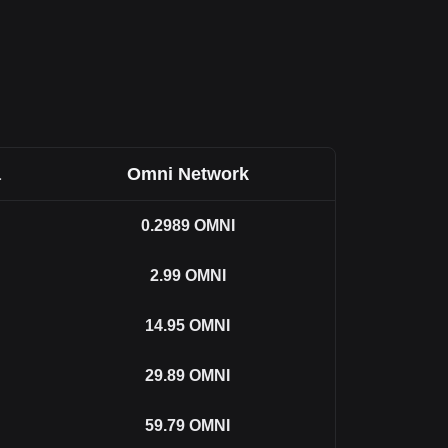
a
Omni Network
0.2989
OMNI
2.99
OMNI
14.95
OMNI
29.89
OMNI
59.79
OMNI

* **ACTIVITY**
Set down the entries above again exactly, minus any image.

* **OUTPUT OF THE TASK**
a
Omni Network
0.2989
OMNI
2.99
OMNI
14.95
OMNI
29.89
OMNI
59.79
OMNI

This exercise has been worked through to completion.